"Do you mean to say, Diana, that you loved him?" asked Marcantonio in great surprise.

"Even you must not ask me questions like that," said Diana, a little coldly. "But this I will tell you,—it was not for any consideration of birth, nor out of any regard of our dear father's anger, that I did not marry Batiscombe. Once I was very near it. We are very good friends now."

She turned a little in her seat and drew the blue woollen curtain across the window to shield her from the draught.

"You do not mind meeting him?" asked Marcantonio, rather doubtfully.

To tell the truth he feared he had committed a mortal error, and was taking his sister into the jaws of danger and unhappiness. He had never suspected that she had entertained any idea of marrying Batiscombe. Julius was a very agreeable man, very amiable, as Marcantonio would have said. What a fearful thing if Diana were to take a fancy to him! Loyal as she was to Charleroi, she did not care a straw for him,—her brother knew it very well. Italian brothers are very watchful and Argus-eyed about their sisters.

"Why should I mind?" asked Diana, looking at him again. "We are very good friends. He comes to see me in Rome, every now and then. I do not object in the least, and he is really very agreeable."

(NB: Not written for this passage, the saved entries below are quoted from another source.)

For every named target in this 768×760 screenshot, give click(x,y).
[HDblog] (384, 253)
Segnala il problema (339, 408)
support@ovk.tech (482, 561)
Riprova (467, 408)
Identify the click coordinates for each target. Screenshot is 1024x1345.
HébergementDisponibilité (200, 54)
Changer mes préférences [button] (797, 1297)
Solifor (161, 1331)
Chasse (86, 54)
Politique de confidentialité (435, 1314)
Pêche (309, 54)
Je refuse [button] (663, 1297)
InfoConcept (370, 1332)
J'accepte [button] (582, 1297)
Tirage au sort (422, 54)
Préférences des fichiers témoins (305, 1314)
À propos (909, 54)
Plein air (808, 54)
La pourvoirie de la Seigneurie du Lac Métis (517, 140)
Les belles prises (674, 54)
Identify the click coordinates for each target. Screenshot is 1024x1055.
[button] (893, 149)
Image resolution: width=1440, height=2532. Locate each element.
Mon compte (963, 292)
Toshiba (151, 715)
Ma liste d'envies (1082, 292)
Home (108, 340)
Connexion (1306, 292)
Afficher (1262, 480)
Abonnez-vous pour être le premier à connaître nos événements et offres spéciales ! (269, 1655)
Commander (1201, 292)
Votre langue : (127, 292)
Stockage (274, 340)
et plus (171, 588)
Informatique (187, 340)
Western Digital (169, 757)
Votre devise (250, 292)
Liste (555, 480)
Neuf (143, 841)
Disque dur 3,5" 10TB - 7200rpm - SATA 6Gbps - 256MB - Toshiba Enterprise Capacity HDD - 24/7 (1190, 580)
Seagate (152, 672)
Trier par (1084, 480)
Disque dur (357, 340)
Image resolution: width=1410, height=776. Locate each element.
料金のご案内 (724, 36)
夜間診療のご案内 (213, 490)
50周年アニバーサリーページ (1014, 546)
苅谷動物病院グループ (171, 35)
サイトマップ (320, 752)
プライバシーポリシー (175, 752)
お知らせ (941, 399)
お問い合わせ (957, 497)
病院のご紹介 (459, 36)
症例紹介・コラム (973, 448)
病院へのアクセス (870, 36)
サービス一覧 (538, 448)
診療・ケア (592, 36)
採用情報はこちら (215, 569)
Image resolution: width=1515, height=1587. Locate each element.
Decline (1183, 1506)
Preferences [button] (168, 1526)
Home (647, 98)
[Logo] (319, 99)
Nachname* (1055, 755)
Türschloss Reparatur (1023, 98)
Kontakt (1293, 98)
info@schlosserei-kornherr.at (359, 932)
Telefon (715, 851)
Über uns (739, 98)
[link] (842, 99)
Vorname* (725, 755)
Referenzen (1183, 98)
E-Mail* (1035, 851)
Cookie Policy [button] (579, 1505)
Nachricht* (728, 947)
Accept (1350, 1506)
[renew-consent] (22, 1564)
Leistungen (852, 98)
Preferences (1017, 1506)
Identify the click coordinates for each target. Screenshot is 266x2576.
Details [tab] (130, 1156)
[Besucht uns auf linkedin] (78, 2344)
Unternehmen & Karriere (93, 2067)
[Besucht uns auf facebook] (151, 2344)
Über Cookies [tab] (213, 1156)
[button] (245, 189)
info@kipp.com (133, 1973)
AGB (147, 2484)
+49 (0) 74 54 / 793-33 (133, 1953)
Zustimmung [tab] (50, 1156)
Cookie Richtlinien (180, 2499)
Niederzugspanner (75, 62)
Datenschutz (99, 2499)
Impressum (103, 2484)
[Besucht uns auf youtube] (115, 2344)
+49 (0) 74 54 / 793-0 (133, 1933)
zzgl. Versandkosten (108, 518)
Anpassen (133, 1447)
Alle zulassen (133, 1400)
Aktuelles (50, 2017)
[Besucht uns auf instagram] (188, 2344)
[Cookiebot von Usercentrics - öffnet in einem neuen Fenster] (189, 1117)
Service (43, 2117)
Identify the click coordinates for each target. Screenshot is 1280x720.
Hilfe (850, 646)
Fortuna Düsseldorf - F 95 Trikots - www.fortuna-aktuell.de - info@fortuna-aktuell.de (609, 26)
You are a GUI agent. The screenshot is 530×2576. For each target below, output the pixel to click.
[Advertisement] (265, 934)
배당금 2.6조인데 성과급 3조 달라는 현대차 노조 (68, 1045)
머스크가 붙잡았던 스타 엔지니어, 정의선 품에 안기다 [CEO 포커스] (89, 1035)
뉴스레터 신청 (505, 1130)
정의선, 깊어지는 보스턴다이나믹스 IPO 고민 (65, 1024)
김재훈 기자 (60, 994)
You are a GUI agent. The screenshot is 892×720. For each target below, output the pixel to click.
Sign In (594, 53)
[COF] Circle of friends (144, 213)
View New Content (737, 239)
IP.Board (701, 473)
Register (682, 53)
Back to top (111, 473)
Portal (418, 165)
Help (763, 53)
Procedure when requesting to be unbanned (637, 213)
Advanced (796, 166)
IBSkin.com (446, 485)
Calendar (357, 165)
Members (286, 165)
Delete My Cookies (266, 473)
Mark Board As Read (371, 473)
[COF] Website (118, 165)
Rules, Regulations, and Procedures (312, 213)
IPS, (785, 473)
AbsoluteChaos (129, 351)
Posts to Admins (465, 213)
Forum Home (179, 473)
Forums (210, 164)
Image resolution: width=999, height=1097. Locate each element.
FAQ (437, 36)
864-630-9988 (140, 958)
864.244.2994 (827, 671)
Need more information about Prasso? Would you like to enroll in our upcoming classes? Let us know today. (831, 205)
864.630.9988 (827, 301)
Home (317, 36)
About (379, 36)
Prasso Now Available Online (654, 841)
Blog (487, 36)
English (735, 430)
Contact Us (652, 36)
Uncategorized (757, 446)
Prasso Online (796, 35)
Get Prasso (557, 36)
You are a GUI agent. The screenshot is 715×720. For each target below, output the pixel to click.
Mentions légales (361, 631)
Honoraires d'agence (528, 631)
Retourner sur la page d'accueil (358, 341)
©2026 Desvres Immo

'Worse and worse!' thought Marcantonio. 'She wants to meet him and is glad of the chance. But then, she is so good—what harm can it do?' Between his idea that he ought to keep them apart, and his knowledge of his sister's upright character, Marcantonio was in a sad quandary. It always took him some time to grasp new situations,—and the idea that Diana had ever loved Batiscombe was utterly new to him. True, she had not said it; she had only said that she had been near to marrying him.


CHAPTER IX.

When Leonora was alone, she resolved to have a good fit of thinking. Accordingly, the next morning after Marcantonio's departure she sat by herself in a cool room, surrounded with books and dainty writing materials,—thinking. The little white cat that her husband had procured, because she liked animals, climbed to the back of her chair and made passes at her head with its small, soft paws, seeming to delight in touching her. She put up her hand and pulled the little creature down to her lap.